When game developers and software programmers talk about their favorite programming languages, it isn’t long before C++ enters the conversation.
It’s played a huge role in the coding of countless games, and has been among the most popular programming languages since its creation–all the way back in 1998!
But why is it that C++ has stuck around for so long? How is it used, and what video games have been made with C++?
What Does C++ Do?
C++, like other programming languages, is used to write lines of code that give a computer instructions on what to do. Every video game, website, or piece of software uses these programming languages.
Though your average person may never see them, every time you hit a button on your controller, there are lines of code interpreting your button presses and producing a programmed response.
Written in 1998 by Bjarne Stroustrup as an improvement to the C language, C++ was created to be relatively easy to learn, highly adaptable to even modern programming standards, and most importantly: able to run high-level programs incredibly quickly.
It’s this speed that is its biggest selling point.
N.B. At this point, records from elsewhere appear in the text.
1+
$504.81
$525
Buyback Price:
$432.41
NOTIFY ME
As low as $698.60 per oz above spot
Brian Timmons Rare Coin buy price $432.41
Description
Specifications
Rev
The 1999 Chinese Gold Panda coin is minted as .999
How much of a selling point is it? Well, consider that Spotify, Google Chrome, and Youtube all use C++, and you begin to get an idea of its importance to the programming world. Some other benefits of C++ include:
Object-Oriented Programming, or OOP, is a part of the language that allows you to reuse code you have already written, by organizing it into different segments called “objects” or “Classes”.
This is a huge time saver for game developers, as they can quickly copy huge walls of code that they’ve already spent the time to write. You can even make subclasses within those classes so that you already have presets of written code, and how it interacts with other code, ready to go.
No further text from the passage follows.